[Work instruction] Word for word, restate the lines from the one holding "tra Russia e Ucraina" through the end of the data below, including both endpoints and nothing more.

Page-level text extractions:
**********

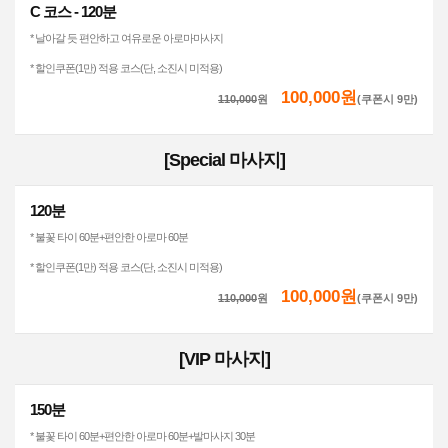
C 코스 - 120분
* 날아갈 듯 편안하고 여유로운 아로마마사지
* 할인쿠폰(1만) 적용 코스(단, 소진시 미적용)
100,000원
110,000
원
(쿠폰시 9만)
[Special 마사지]
120분
* 불꽃 타이 60분+편안한 아로마 60분
* 할인쿠폰(1만) 적용 코스(단, 소진시 미적용)
100,000원
110,000
원
(쿠폰시 9만)
[VIP 마사지]
150분
* 불꽃 타이 60분+편안한 아로마 60분+발마사지 30분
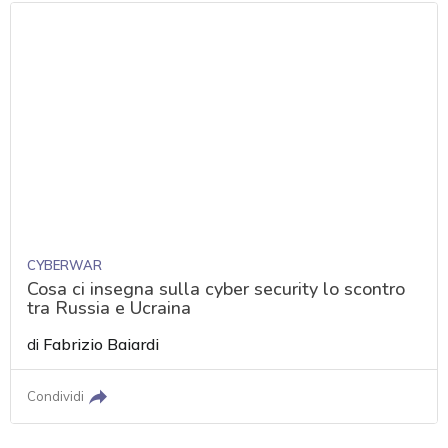
CYBERWAR
Cosa ci insegna sulla cyber security lo scontro
tra Russia e Ucraina
di
Fabrizio Baiardi
Condividi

**********

[Output]
tra Russia e Ucraina
di
Fabrizio Baiardi
Condividi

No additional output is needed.